A few moments later, my phone rang. I picked it up.


"Hello," I said.


"Who is this?" said a woman.


"Who is this?"


"You called me and hung up!" she said. Ah, it was Victoria.


"You called me and hung up!" I said.


"Star 69 took me to you!" she said.


"Star 69 took me to you!" I said.


Victoria uttered several profanities, then hung up.


The cell phone soon made things worse. People, oblivious to their fellow human beings, prattle on in movie theaters, libraries and other public places.


The Internet, e-mail and blogging kicked rudeness into an even higher gear. A new era of anonymity was unleashed — a new era of nastiness and mean-spiritedness, particularly where politics are concerned.


Which brings us to this summer's town hall debates.


Many folks have been brimming with passion and discontent about President Obama's health care reform ideas. They've gotten mighty heated at times.


Proponents of Obama's plan suspect Republican operatives are behind the protests — even though Republicans couldn't organize their way out of a paper bag.


Proponents suggest that the people standing in the way of "reform" are ill-informed and don't know what is best for them. But I think the cause of the discontent is simpler than that: technology.


Thanks to technology, average people have access to tremendous amounts of information. Anyone can download the Democrats' 1,000-plus-page health care reform bill, as I did, and try to comprehend paragraphs such as:


"For purposes of this division, the term 'affordable credit eligible individual' means, subject to subsection (b), an individual who is lawfully present in a State in the United States (other than as a nonimmigrant described in a subparagraph though excluding subparagraphs (K), (T), (U) …"
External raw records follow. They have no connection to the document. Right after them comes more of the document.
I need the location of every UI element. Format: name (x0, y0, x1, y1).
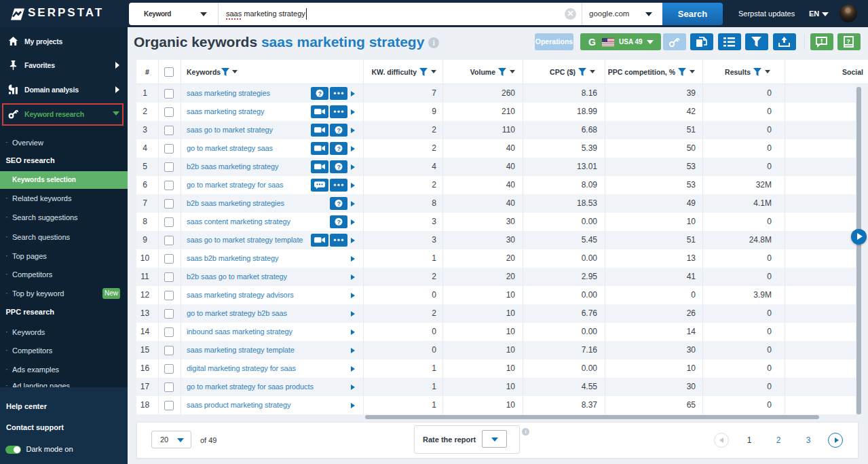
svg-text:?: ? (337, 219, 341, 226)
svg-text:?: ? (337, 145, 341, 152)
svg-text:?: ? (337, 200, 341, 207)
svg-text:?: ? (846, 37, 850, 44)
svg-text:?: ? (337, 164, 341, 171)
svg-text:?: ? (318, 90, 322, 97)
svg-text:?: ? (337, 127, 341, 134)
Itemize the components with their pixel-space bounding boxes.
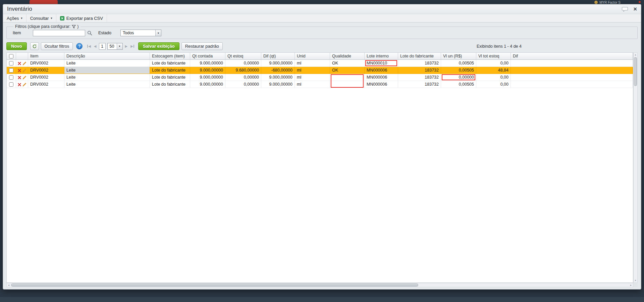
- cell-descricao[interactable]: Leite: [64, 81, 150, 88]
- vertical-scrollbar-thumb[interactable]: [634, 57, 637, 86]
- cell-lote_interno[interactable]: MN000010: [365, 60, 398, 67]
- cell-dif_qt[interactable]: 9.000,00000: [261, 60, 295, 67]
- cell-item[interactable]: DRV0002: [28, 81, 64, 88]
- cell-vl_tot_estoq[interactable]: 0,00: [476, 74, 511, 81]
- cell-vl_tot_estoq[interactable]: 0,00: [476, 60, 511, 67]
- cell-vl_un[interactable]: 0,00505: [441, 60, 476, 67]
- scroll-left-icon[interactable]: ◄: [7, 283, 11, 287]
- restaurar-padrao-button[interactable]: Restaurar padrão: [181, 42, 223, 50]
- menu-exportar-csv[interactable]: Exportar para CSV: [56, 14, 107, 22]
- refresh-button[interactable]: [30, 42, 39, 50]
- cell-vl_un[interactable]: 0,00505: [441, 81, 476, 88]
- page-size-select[interactable]: 50 ▼: [107, 43, 123, 50]
- column-header-unid[interactable]: Unid: [295, 53, 330, 60]
- cell-qualidade[interactable]: [330, 74, 365, 81]
- cell-item[interactable]: DRV0002: [28, 67, 64, 74]
- cell-lote_interno[interactable]: MN000006: [365, 81, 398, 88]
- filters-legend[interactable]: Filtros (clique para configurar: ): [13, 24, 80, 29]
- page-number-input[interactable]: 1: [99, 43, 106, 50]
- cell-vl_tot_estoq[interactable]: 0,00: [476, 81, 511, 88]
- cell-estocagem[interactable]: Lote do fabricante: [150, 60, 190, 67]
- cell-estocagem[interactable]: Lote do fabricante: [150, 74, 190, 81]
- cell-qt_contada[interactable]: 9.000,00000: [190, 67, 225, 74]
- cell-unid[interactable]: ml: [295, 67, 330, 74]
- delete-row-icon[interactable]: [18, 69, 21, 72]
- cell-vl_tot_estoq[interactable]: 48,84: [476, 67, 511, 74]
- column-header-qualidade[interactable]: Qualidade: [330, 53, 365, 60]
- search-icon[interactable]: [87, 31, 92, 36]
- chat-icon[interactable]: [622, 7, 628, 12]
- cell-unid[interactable]: ml: [295, 60, 330, 67]
- cell-lote_fabricante[interactable]: 183732: [398, 60, 441, 67]
- cell-dif[interactable]: [511, 67, 633, 74]
- cell-descricao[interactable]: Leite: [64, 67, 150, 74]
- close-icon[interactable]: ×: [633, 6, 637, 12]
- column-header-item[interactable]: Item: [28, 53, 64, 60]
- cell-item[interactable]: DRV0002: [28, 74, 64, 81]
- cell-vl_un[interactable]: 0,00505: [441, 67, 476, 74]
- cell-item[interactable]: DRV0002: [28, 60, 64, 67]
- delete-row-icon[interactable]: [18, 62, 21, 65]
- menu-consultar[interactable]: Consultar ▾: [26, 14, 56, 22]
- cell-descricao[interactable]: Leite: [64, 74, 150, 81]
- cell-lote_fabricante[interactable]: 183732: [398, 74, 441, 81]
- cell-qt_estoq[interactable]: 9.680,00000: [225, 67, 261, 74]
- delete-row-icon[interactable]: [18, 76, 21, 79]
- cell-estocagem[interactable]: Lote do fabricante: [150, 81, 190, 88]
- scroll-down-icon[interactable]: ▼: [634, 278, 637, 283]
- column-header-lote_fabricante[interactable]: Lote do fabricante: [398, 53, 441, 60]
- cell-lote_interno[interactable]: MN000006: [365, 74, 398, 81]
- edit-row-icon[interactable]: [22, 76, 26, 80]
- row-checkbox[interactable]: [9, 61, 13, 66]
- cell-qualidade[interactable]: OK: [330, 60, 365, 67]
- vertical-scrollbar[interactable]: ▲ ▼: [633, 52, 638, 283]
- cell-qt_estoq[interactable]: 0,00000: [225, 81, 261, 88]
- column-header-qt_estoq[interactable]: Qt estoq: [225, 53, 261, 60]
- select-all-checkbox[interactable]: [9, 54, 13, 58]
- table-row[interactable]: DRV0002LeiteLote do fabricante9.000,0000…: [7, 67, 633, 74]
- scroll-right-icon[interactable]: ►: [629, 283, 633, 287]
- cell-descricao[interactable]: Leite: [64, 60, 150, 67]
- cell-qt_estoq[interactable]: 0,00000: [225, 74, 261, 81]
- table-row[interactable]: DRV0002LeiteLote do fabricante9.000,0000…: [7, 74, 633, 81]
- cell-dif_qt[interactable]: 9.000,00000: [261, 74, 295, 81]
- column-header-dif[interactable]: Dif: [511, 53, 633, 60]
- column-header-qt_contada[interactable]: Qt contada: [190, 53, 225, 60]
- cell-qt_estoq[interactable]: 0,00000: [225, 60, 261, 67]
- column-header-descricao[interactable]: Descrição: [64, 53, 150, 60]
- cell-unid[interactable]: ml: [295, 81, 330, 88]
- cell-qualidade[interactable]: OK: [330, 67, 365, 74]
- salvar-exibicao-button[interactable]: Salvar exibição: [138, 42, 179, 50]
- table-row[interactable]: DRV0002LeiteLote do fabricante9.000,0000…: [7, 81, 633, 88]
- scroll-up-icon[interactable]: ▲: [634, 53, 637, 57]
- ocultar-filtros-button[interactable]: Ocultar filtros: [41, 42, 73, 50]
- item-filter-input[interactable]: [33, 30, 85, 36]
- menu-acoes[interactable]: Ações ▾: [3, 14, 26, 22]
- help-icon[interactable]: ?: [76, 43, 83, 49]
- table-row[interactable]: DRV0002LeiteLote do fabricante9.000,0000…: [7, 60, 633, 67]
- row-checkbox[interactable]: [9, 82, 13, 87]
- pager-first-button[interactable]: ◀: [87, 44, 92, 48]
- pager-next-button[interactable]: ▶: [124, 44, 128, 48]
- cell-lote_fabricante[interactable]: 183732: [398, 67, 441, 74]
- column-header-vl_un[interactable]: Vl un (R$): [441, 53, 476, 60]
- horizontal-scrollbar[interactable]: ◄ ►: [6, 283, 633, 287]
- edit-row-icon[interactable]: [22, 83, 26, 87]
- pager-prev-button[interactable]: ◀: [93, 44, 97, 48]
- cell-qt_contada[interactable]: 9.000,00000: [190, 74, 225, 81]
- estado-select[interactable]: Todos ▼: [120, 30, 161, 36]
- cell-vl_un[interactable]: 0,00000: [441, 74, 476, 81]
- cell-dif[interactable]: [511, 74, 633, 81]
- edit-row-icon[interactable]: [22, 61, 26, 66]
- pager-last-button[interactable]: ▶: [130, 44, 135, 48]
- cell-dif_qt[interactable]: -680,00000: [261, 67, 295, 74]
- column-header-estocagem[interactable]: Estocagem (item): [150, 53, 190, 60]
- cell-qt_contada[interactable]: 9.000,00000: [190, 60, 225, 67]
- cell-dif[interactable]: [511, 60, 633, 67]
- cell-lote_fabricante[interactable]: 183732: [398, 81, 441, 88]
- cell-unid[interactable]: ml: [295, 74, 330, 81]
- cell-qt_contada[interactable]: 9.000,00000: [190, 81, 225, 88]
- cell-estocagem[interactable]: Lote do fabricante: [150, 67, 190, 74]
- row-checkbox[interactable]: [9, 75, 13, 80]
- edit-row-icon[interactable]: [22, 69, 26, 73]
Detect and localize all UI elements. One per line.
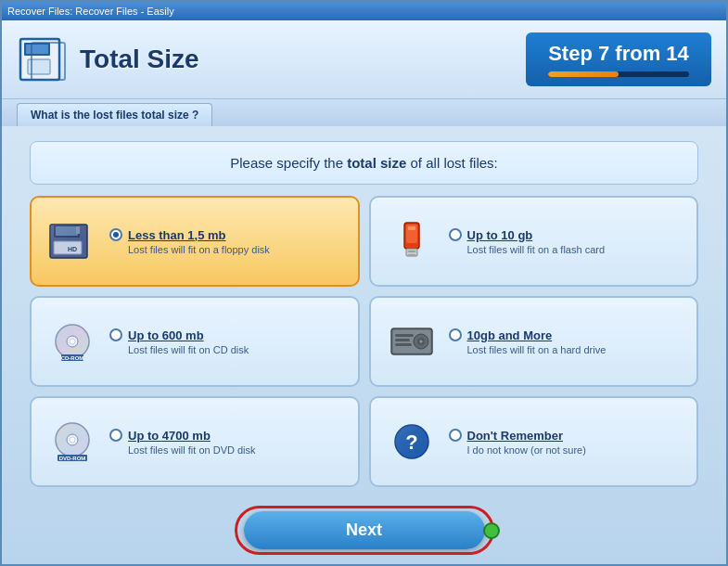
option-upto4700mb-desc: Lost files will fit on DVD disk (128, 444, 256, 456)
instruction-prefix: Please specify the (230, 155, 347, 171)
option-10gbmore-radio[interactable] (449, 328, 462, 341)
option-upto600mb-label-row: Up to 600 mb (109, 328, 249, 342)
option-10gbmore-label-row: 10gb and More (449, 328, 607, 342)
title-bar: Recover Files: Recover Files - Easily (2, 2, 726, 20)
step-progress (548, 71, 689, 77)
svg-text:CD-ROM: CD-ROM (61, 355, 84, 361)
option-dontremember-desc: I do not know (or not sure) (467, 444, 586, 456)
option-10gbmore-text: 10gb and More Lost files will fit on a h… (449, 328, 607, 355)
option-upto600mb[interactable]: CD-ROM Up to 600 mb (30, 296, 360, 387)
option-upto4700mb-text: Up to 4700 mb Lost files will fit on DVD… (109, 429, 256, 456)
option-less1mb[interactable]: HD Less than 1,5 mb (30, 196, 360, 287)
option-dontremember-label-row: Don't Remember (449, 429, 586, 443)
next-button[interactable]: Next (244, 511, 485, 549)
svg-point-22 (70, 339, 75, 344)
instruction-suffix: of all lost files: (406, 155, 497, 171)
app-icon (17, 33, 69, 85)
dvd-icon: DVD-ROM (45, 418, 100, 465)
option-dontremember-text: Don't Remember I do not know (or not sur… (449, 429, 586, 456)
option-dontremember-name: Don't Remember (467, 429, 564, 443)
svg-rect-32 (395, 343, 412, 346)
option-upto10gb-radio[interactable] (449, 228, 462, 241)
floppy-icon: HD (45, 218, 100, 264)
option-upto4700mb[interactable]: DVD-ROM Up to 4700 mb (30, 396, 360, 487)
svg-rect-12 (50, 225, 87, 258)
instruction-box: Please specify the total size of all los… (30, 141, 698, 185)
footer: Next (2, 502, 726, 564)
hdd-icon (384, 318, 440, 365)
option-upto600mb-text: Up to 600 mb Lost files will fit on CD d… (109, 328, 249, 355)
svg-rect-30 (395, 334, 414, 337)
step-progress-bar (548, 71, 619, 77)
option-less1mb-text: Less than 1,5 mb Lost files will fit on … (109, 228, 270, 255)
option-less1mb-desc: Lost files will fit on a floppy disk (128, 244, 270, 255)
tab-bar: What is the lost files total size ? (2, 99, 726, 126)
option-less1mb-name: Less than 1,5 mb (128, 228, 225, 242)
option-upto10gb-text: Up to 10 gb Lost files will fit on a fla… (449, 228, 606, 255)
option-upto10gb-label-row: Up to 10 gb (449, 228, 606, 242)
option-10gbmore-name: 10gb and More (467, 328, 553, 342)
option-upto10gb[interactable]: Up to 10 gb Lost files will fit on a fla… (369, 196, 699, 287)
option-10gbmore-desc: Lost files will fit on a hard drive (467, 344, 607, 355)
option-10gbmore[interactable]: 10gb and More Lost files will fit on a h… (369, 296, 699, 387)
tab-what-is-size[interactable]: What is the lost files total size ? (17, 103, 212, 126)
svg-text:DVD-ROM: DVD-ROM (59, 456, 86, 461)
svg-text:?: ? (405, 431, 417, 454)
svg-rect-18 (408, 254, 415, 256)
option-dontremember-radio[interactable] (449, 429, 462, 442)
option-less1mb-label-row: Less than 1,5 mb (109, 228, 270, 242)
option-upto4700mb-radio[interactable] (109, 429, 122, 442)
option-dontremember[interactable]: ? Don't Remember I do no (369, 396, 699, 487)
option-upto600mb-desc: Lost files will fit on CD disk (128, 344, 249, 355)
option-upto10gb-name: Up to 10 gb (467, 228, 533, 242)
next-btn-wrapper: Next (244, 511, 485, 549)
header-title: Total Size (80, 45, 199, 74)
option-upto10gb-desc: Lost files will fit on a flash card (467, 244, 606, 255)
header-left: Total Size (17, 33, 199, 85)
step-badge: Step 7 from 14 (526, 32, 711, 86)
svg-rect-31 (395, 339, 410, 341)
option-upto600mb-name: Up to 600 mb (128, 328, 204, 342)
main-content: Please specify the total size of all los… (2, 126, 726, 502)
svg-rect-17 (408, 251, 415, 252)
option-upto4700mb-name: Up to 4700 mb (128, 429, 211, 443)
options-grid: HD Less than 1,5 mb (30, 196, 698, 487)
svg-rect-3 (26, 45, 48, 54)
option-upto4700mb-label-row: Up to 4700 mb (109, 429, 256, 443)
svg-point-36 (70, 437, 75, 443)
cdrom-icon: CD-ROM (45, 318, 100, 365)
step-text: Step 7 from 14 (548, 42, 689, 66)
svg-rect-15 (408, 226, 415, 230)
usb-icon (384, 218, 440, 264)
question-icon: ? (384, 418, 440, 465)
option-less1mb-radio[interactable] (109, 228, 122, 241)
header: Total Size Step 7 from 14 (2, 20, 726, 99)
instruction-bold: total size (347, 155, 406, 171)
option-upto600mb-radio[interactable] (109, 328, 122, 341)
svg-point-29 (419, 341, 422, 343)
next-btn-dot (483, 522, 500, 539)
window-title: Recover Files: Recover Files - Easily (7, 6, 174, 17)
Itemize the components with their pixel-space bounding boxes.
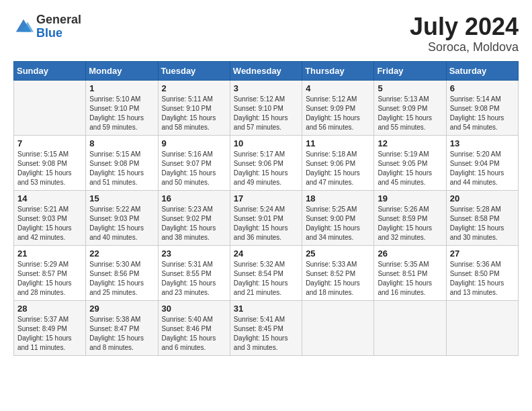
day-number: 13 — [450, 138, 515, 148]
day-number: 16 — [162, 193, 226, 203]
calendar-cell: 6Sunrise: 5:14 AMSunset: 9:08 PMDaylight… — [446, 80, 518, 135]
day-info: Sunrise: 5:22 AMSunset: 9:03 PMDaylight:… — [89, 205, 154, 242]
day-number: 7 — [17, 138, 82, 148]
calendar-week-4: 21Sunrise: 5:29 AMSunset: 8:57 PMDayligh… — [14, 245, 519, 300]
calendar-cell: 4Sunrise: 5:12 AMSunset: 9:09 PMDaylight… — [302, 80, 374, 135]
calendar-cell: 22Sunrise: 5:30 AMSunset: 8:56 PMDayligh… — [86, 245, 158, 300]
calendar-cell: 13Sunrise: 5:20 AMSunset: 9:04 PMDayligh… — [446, 135, 518, 190]
day-number: 19 — [378, 193, 442, 203]
day-number: 27 — [450, 248, 515, 259]
day-number: 21 — [17, 248, 82, 259]
day-number: 20 — [450, 193, 515, 203]
calendar-cell: 31Sunrise: 5:41 AMSunset: 8:45 PMDayligh… — [230, 300, 302, 355]
day-info: Sunrise: 5:41 AMSunset: 8:45 PMDaylight:… — [234, 315, 298, 353]
day-number: 1 — [89, 83, 154, 93]
day-info: Sunrise: 5:15 AMSunset: 9:08 PMDaylight:… — [17, 150, 82, 187]
weekday-header-thursday: Thursday — [302, 61, 374, 80]
logo: General Blue — [13, 13, 81, 40]
day-info: Sunrise: 5:37 AMSunset: 8:49 PMDaylight:… — [17, 315, 82, 353]
calendar-cell — [302, 300, 374, 355]
calendar-cell: 16Sunrise: 5:23 AMSunset: 9:02 PMDayligh… — [158, 190, 230, 245]
day-number: 4 — [306, 83, 370, 93]
day-info: Sunrise: 5:30 AMSunset: 8:56 PMDaylight:… — [89, 260, 154, 298]
day-info: Sunrise: 5:10 AMSunset: 9:10 PMDaylight:… — [89, 95, 154, 132]
month-year: July 2024 — [410, 13, 519, 40]
day-info: Sunrise: 5:12 AMSunset: 9:09 PMDaylight:… — [306, 95, 370, 132]
day-info: Sunrise: 5:33 AMSunset: 8:52 PMDaylight:… — [306, 260, 370, 298]
day-info: Sunrise: 5:24 AMSunset: 9:01 PMDaylight:… — [234, 205, 298, 242]
calendar-cell: 14Sunrise: 5:21 AMSunset: 9:03 PMDayligh… — [14, 190, 86, 245]
day-number: 14 — [17, 193, 82, 203]
page-header: General Blue July 2024 Soroca, Moldova — [13, 13, 519, 54]
day-info: Sunrise: 5:15 AMSunset: 9:08 PMDaylight:… — [89, 150, 154, 187]
day-info: Sunrise: 5:18 AMSunset: 9:06 PMDaylight:… — [306, 150, 370, 187]
weekday-header-wednesday: Wednesday — [230, 61, 302, 80]
logo-general-text: General — [36, 13, 81, 27]
logo-icon — [13, 17, 34, 37]
calendar-cell: 11Sunrise: 5:18 AMSunset: 9:06 PMDayligh… — [302, 135, 374, 190]
day-number: 9 — [162, 138, 226, 148]
calendar-table: SundayMondayTuesdayWednesdayThursdayFrid… — [13, 61, 519, 356]
logo-text: General Blue — [36, 13, 81, 40]
day-info: Sunrise: 5:32 AMSunset: 8:54 PMDaylight:… — [234, 260, 298, 298]
weekday-header-saturday: Saturday — [446, 61, 518, 80]
day-info: Sunrise: 5:14 AMSunset: 9:08 PMDaylight:… — [450, 95, 515, 132]
calendar-cell: 21Sunrise: 5:29 AMSunset: 8:57 PMDayligh… — [14, 245, 86, 300]
day-number: 2 — [162, 83, 226, 93]
day-info: Sunrise: 5:12 AMSunset: 9:10 PMDaylight:… — [234, 95, 298, 132]
calendar-cell: 26Sunrise: 5:35 AMSunset: 8:51 PMDayligh… — [374, 245, 446, 300]
logo-blue-text: Blue — [36, 27, 81, 40]
day-info: Sunrise: 5:28 AMSunset: 8:58 PMDaylight:… — [450, 205, 515, 242]
calendar-cell — [374, 300, 446, 355]
calendar-cell: 15Sunrise: 5:22 AMSunset: 9:03 PMDayligh… — [86, 190, 158, 245]
day-number: 18 — [306, 193, 370, 203]
day-info: Sunrise: 5:21 AMSunset: 9:03 PMDaylight:… — [17, 205, 82, 242]
calendar-cell: 27Sunrise: 5:36 AMSunset: 8:50 PMDayligh… — [446, 245, 518, 300]
calendar-cell: 9Sunrise: 5:16 AMSunset: 9:07 PMDaylight… — [158, 135, 230, 190]
day-number: 17 — [234, 193, 298, 203]
calendar-cell: 1Sunrise: 5:10 AMSunset: 9:10 PMDaylight… — [86, 80, 158, 135]
day-info: Sunrise: 5:40 AMSunset: 8:46 PMDaylight:… — [162, 315, 226, 353]
day-number: 12 — [378, 138, 442, 148]
weekday-header-row: SundayMondayTuesdayWednesdayThursdayFrid… — [14, 61, 519, 80]
day-info: Sunrise: 5:29 AMSunset: 8:57 PMDaylight:… — [17, 260, 82, 298]
day-number: 25 — [306, 248, 370, 259]
calendar-week-3: 14Sunrise: 5:21 AMSunset: 9:03 PMDayligh… — [14, 190, 519, 245]
calendar-cell: 10Sunrise: 5:17 AMSunset: 9:06 PMDayligh… — [230, 135, 302, 190]
calendar-cell: 17Sunrise: 5:24 AMSunset: 9:01 PMDayligh… — [230, 190, 302, 245]
calendar-cell: 24Sunrise: 5:32 AMSunset: 8:54 PMDayligh… — [230, 245, 302, 300]
calendar-cell: 28Sunrise: 5:37 AMSunset: 8:49 PMDayligh… — [14, 300, 86, 355]
calendar-cell: 8Sunrise: 5:15 AMSunset: 9:08 PMDaylight… — [86, 135, 158, 190]
day-number: 5 — [378, 83, 442, 93]
calendar-week-2: 7Sunrise: 5:15 AMSunset: 9:08 PMDaylight… — [14, 135, 519, 190]
calendar-cell: 30Sunrise: 5:40 AMSunset: 8:46 PMDayligh… — [158, 300, 230, 355]
weekday-header-sunday: Sunday — [14, 61, 86, 80]
day-number: 26 — [378, 248, 442, 259]
day-info: Sunrise: 5:36 AMSunset: 8:50 PMDaylight:… — [450, 260, 515, 298]
day-number: 10 — [234, 138, 298, 148]
day-info: Sunrise: 5:35 AMSunset: 8:51 PMDaylight:… — [378, 260, 442, 298]
calendar-cell: 29Sunrise: 5:38 AMSunset: 8:47 PMDayligh… — [86, 300, 158, 355]
calendar-cell: 20Sunrise: 5:28 AMSunset: 8:58 PMDayligh… — [446, 190, 518, 245]
calendar-cell: 7Sunrise: 5:15 AMSunset: 9:08 PMDaylight… — [14, 135, 86, 190]
location: Soroca, Moldova — [410, 40, 519, 54]
calendar-cell: 3Sunrise: 5:12 AMSunset: 9:10 PMDaylight… — [230, 80, 302, 135]
weekday-header-monday: Monday — [86, 61, 158, 80]
day-info: Sunrise: 5:16 AMSunset: 9:07 PMDaylight:… — [162, 150, 226, 187]
day-info: Sunrise: 5:19 AMSunset: 9:05 PMDaylight:… — [378, 150, 442, 187]
day-info: Sunrise: 5:25 AMSunset: 9:00 PMDaylight:… — [306, 205, 370, 242]
calendar-cell: 25Sunrise: 5:33 AMSunset: 8:52 PMDayligh… — [302, 245, 374, 300]
day-info: Sunrise: 5:11 AMSunset: 9:10 PMDaylight:… — [162, 95, 226, 132]
day-number: 8 — [89, 138, 154, 148]
calendar-cell — [446, 300, 518, 355]
day-number: 31 — [234, 304, 298, 314]
day-number: 11 — [306, 138, 370, 148]
calendar-cell: 12Sunrise: 5:19 AMSunset: 9:05 PMDayligh… — [374, 135, 446, 190]
day-number: 29 — [89, 304, 154, 314]
day-number: 3 — [234, 83, 298, 93]
calendar-cell: 19Sunrise: 5:26 AMSunset: 8:59 PMDayligh… — [374, 190, 446, 245]
day-number: 22 — [89, 248, 154, 259]
calendar-cell — [14, 80, 86, 135]
calendar-week-1: 1Sunrise: 5:10 AMSunset: 9:10 PMDaylight… — [14, 80, 519, 135]
day-number: 24 — [234, 248, 298, 259]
What is more worrisome is that there isn't really a health care reform plan — just a bunch of ideas, many of them unclear, packed into a massive document.


Nonetheless, President Obama promised it would save money — but the Congressional Budget Office said, flat out, that isn't so.


He assured us he didn't want the government to run health care. Then video footage surfaced in which he said he preferred a single-payer system.


People began wondering what other Obama claims just aren't so.


The lack of clarity unleashed a torrent of information — truth, hyperbole and everything in between.


People attempted to voice their concerns to their representatives but were largely ignored. That's when they began shouting.


Some say the town hall incivility shows that our republic is broken. Some believe it's driven by special-interest groups that will gain if Obama fails.


I think technology is the culprit. It allowed people to quickly conclude that Obama's health care reform strategy is a stinker.


Obama has been hoisted by his own petard.


How rude to do such a thing in public.